通常,运动障碍的诊断是通过基于共识的专家对临床获得的病人视频进行评估得出的。然而,如此广泛的共享病人视频会对患者隐私造成风险。可以采用面部模糊来删除视频中的身份信息,但这种过程通常是手动且耗时费力的。已有的自动面部模糊技术要么过度模糊,要么缺乏足够的模糊,这些都可能对视频评估和患者隐私造成灾难性的影响。此外,评估这些视频中的运动障碍通常是主观的。计算运动特征以帮助告知这些视频中的运动障碍评估是一种可行的方法,但现有的方法在使用预模糊视频时容易出错。我们开发了一个名为SecurePose的免费开源软件,可以在患者视频中使用iPad进行 clinic 环境下记录的可靠面部模糊和自动运动特征提取。SecurePose使用姿态估计方法(OpenPose)提取运动学,跟踪并唯一标识视频中所有的人,识别患者,并执行面部模糊。该软件在116名脊髓性截瘫儿童的外科诊所访问中记录的步态视频上进行了验证。验证包括使用手动模糊的中间步骤评估运动学提取和面部模糊(真实值)。此外,当SecurePose与其他六个选择的方法进行比较时,它在自动面部检测方面超过了其他方法,用时减少了91.08%。此外,十名有经验的研究人员发现SecurePose易于学习和使用,正如System Usability Scale所证明的。本工作的结果证实了SecurePose在临床上记录的步态视频中的面部模糊和运动学提取的性能和可用性。
https://arxiv.org/abs/2402.14143
The majority of computer vision applications that handle images featuring humans use face detection as a core component. Face detection still has issues, despite much research on the topic. Face detection's accuracy and speed might yet be increased. This review paper shows the progress made in this area as well as the substantial issues that still need to be tackled. The paper provides research directions that can be taken up as research projects in the field of face detection.
绝大多数处理图像的人脸识别应用都使用人脸检测作为核心组件。尽管在人脸识别领域已经进行了大量的研究,但人脸识别仍然存在一些问题。人脸识别的准确性和速度可能还有提高的空间。本文回顾论文展示了该领域所取得的研究进展以及仍需要解决的严重问题。论文提供了一些可以作为人脸识别领域研究项目的方向。

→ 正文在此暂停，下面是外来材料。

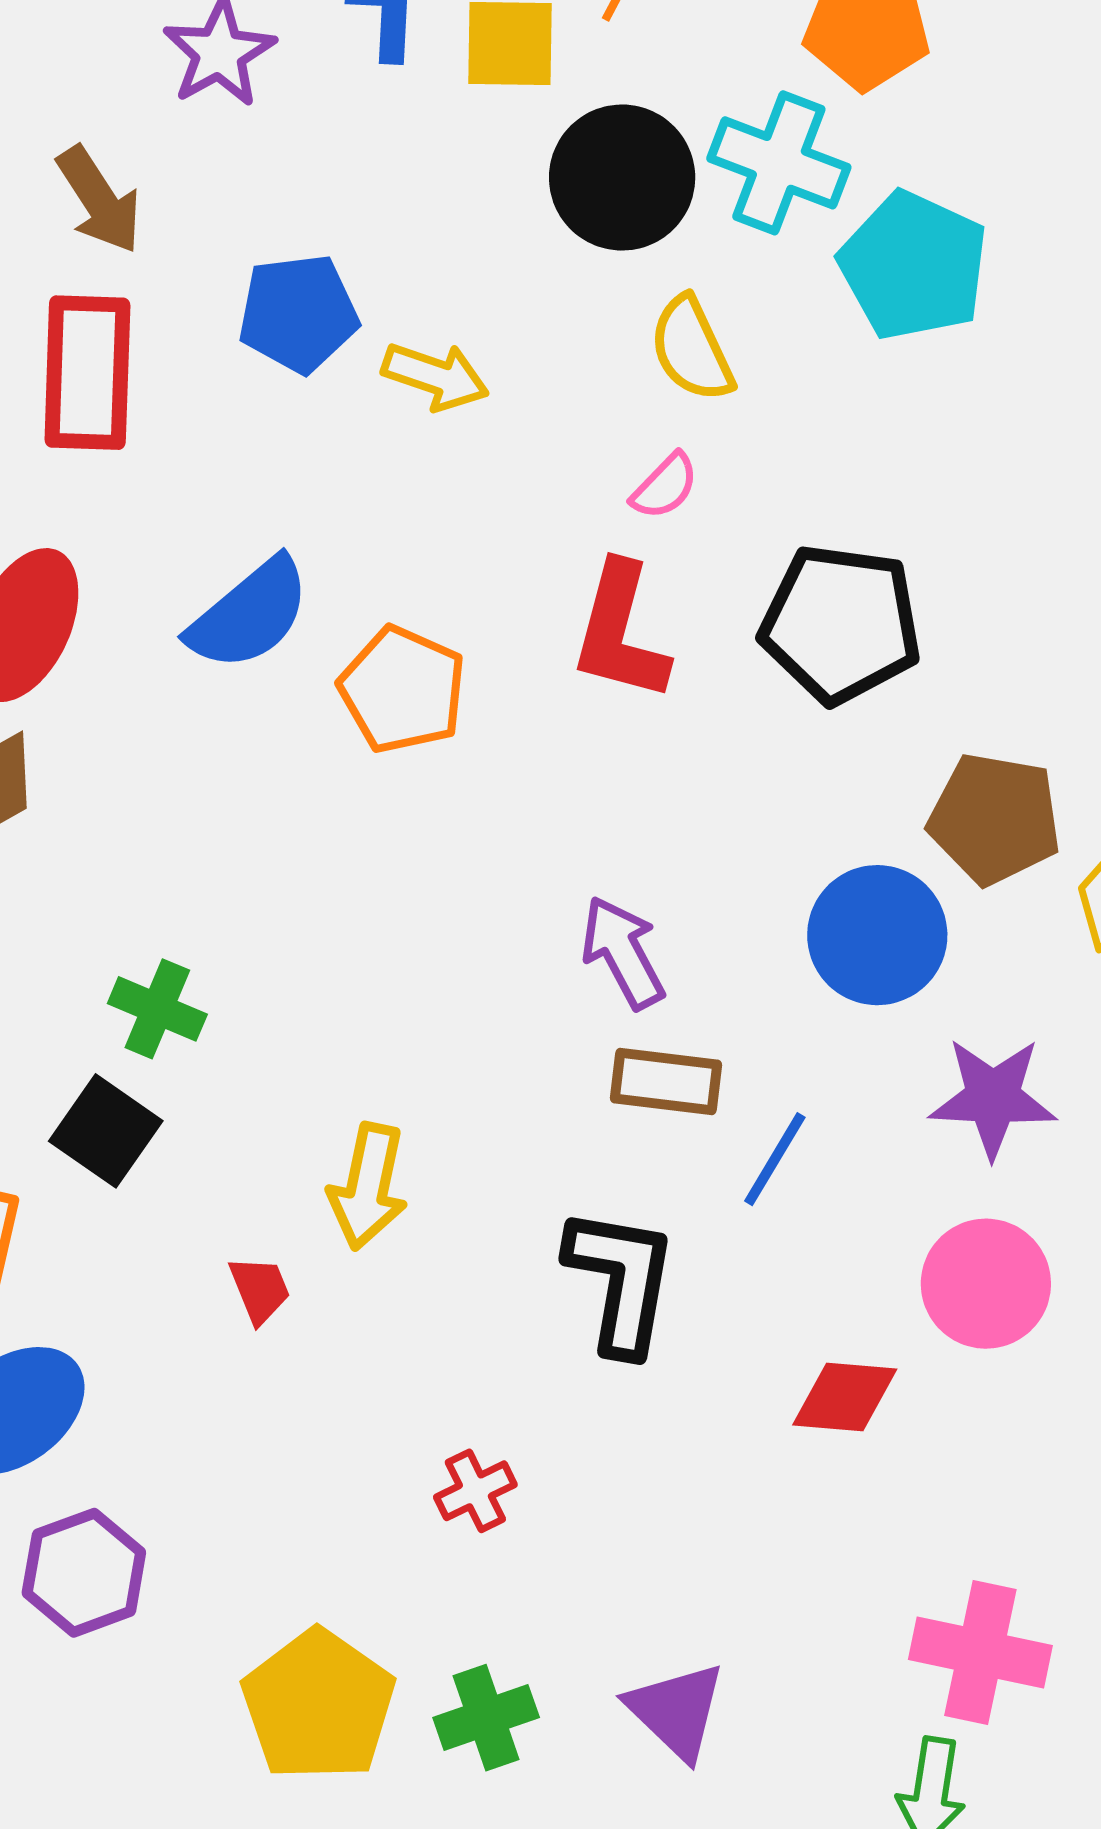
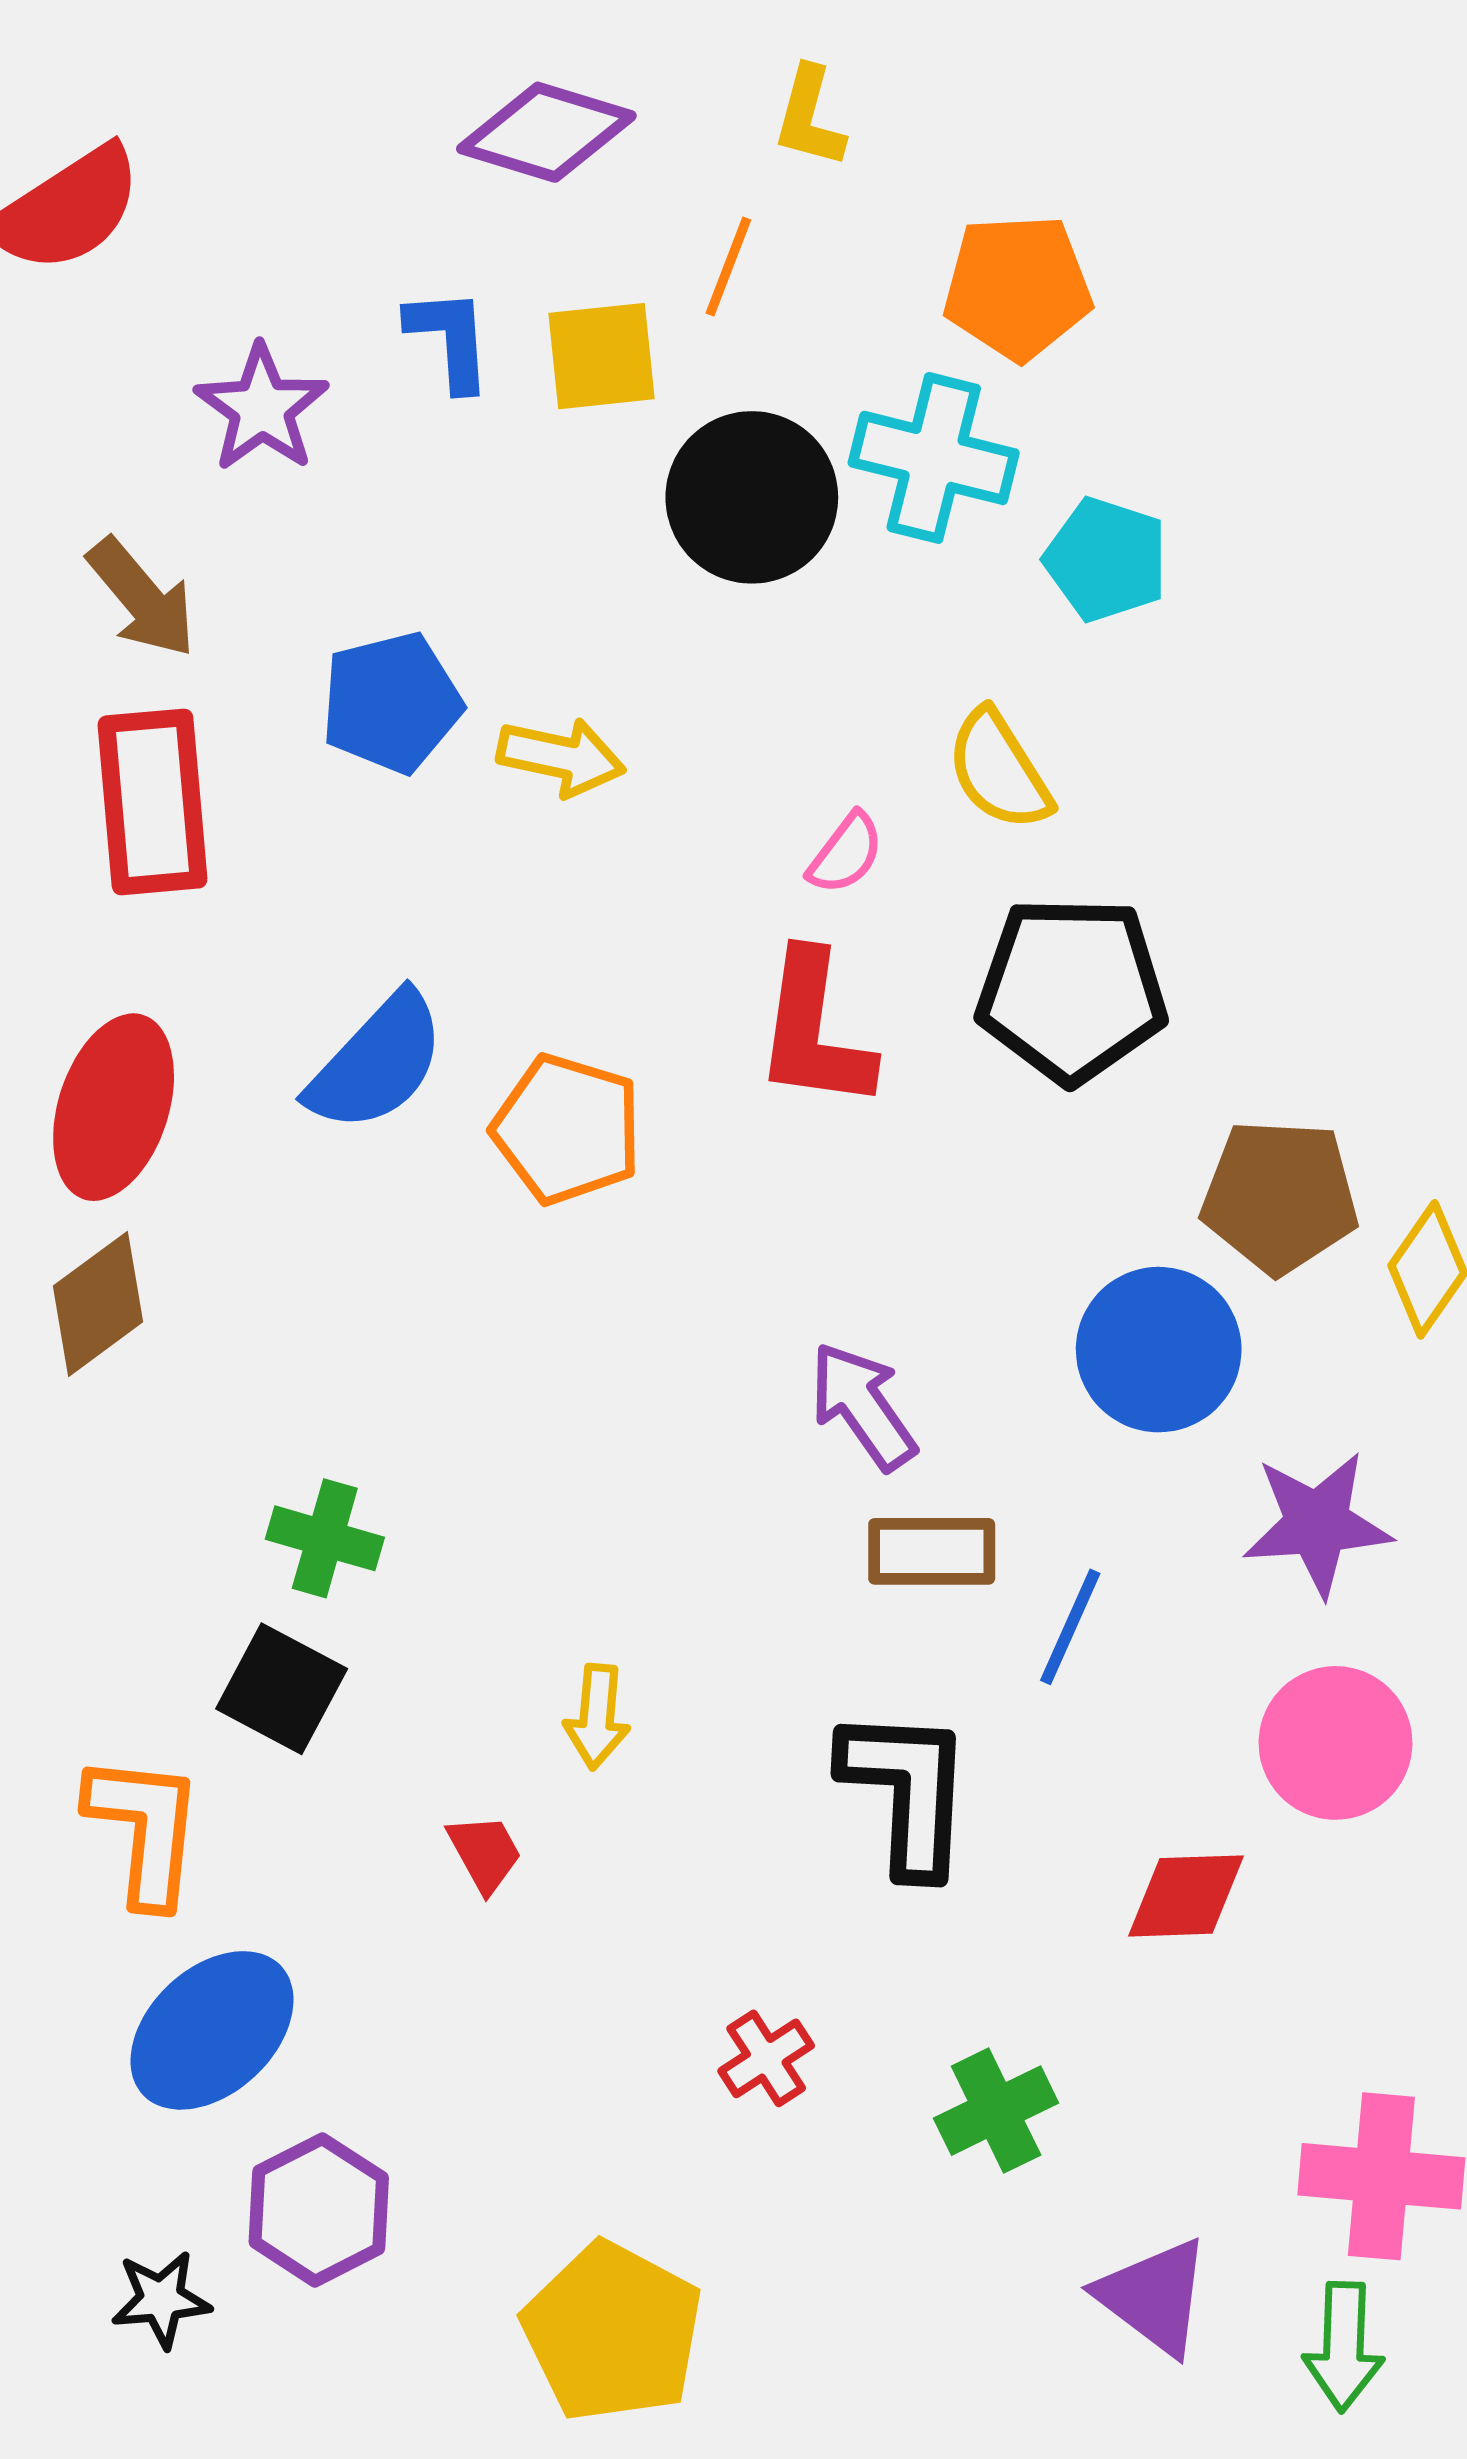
cyan pentagon: (914, 266) -> (1106, 559), size x0.7
yellow semicircle: (692, 349) -> (999, 770), moved
yellow arrow: (368, 1187) -> (597, 1717), size x0.7
purple triangle: (676, 1711) -> (1154, 2297), moved
green cross: (486, 1718) -> (996, 2111), moved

https://arxiv.org/abs/2402.03796
Detecting glass regions is a challenging task due to the ambiguity of their transparency and reflection properties. These transparent glasses share the visual appearance of both transmitted arbitrary background scenes and reflected objects, thus having no fixed patterns.Recent visual foundation models, which are trained on vast amounts of data, have manifested stunning performance in terms of image perception and image generation. To segment glass surfaces with higher accuracy, we make full use of two visual foundation models: Segment Anything (SAM) and Stable Diffusion.Specifically, we devise a simple glass surface segmentor named GEM, which only consists of a SAM backbone, a simple feature pyramid, a discerning query selection module, and a mask decoder. The discerning query selection can adaptively identify glass surface features, assigning them as initialized queries in the mask decoder. We also propose a Synthetic but photorealistic large-scale Glass Surface Detection dataset dubbed S-GSD via diffusion model with four different scales, which contain 1x, 5x, 10x, and 20x of the original real data size. This dataset is a feasible source for transfer learning. The scale of synthetic data has positive impacts on transfer learning, while the improvement will gradually saturate as the amount of data increases. Extensive experiments demonstrate that GEM achieves a new state-of-the-art on the GSD-S validation set (IoU +2.1%). Codes and datasets are available at: this https URL.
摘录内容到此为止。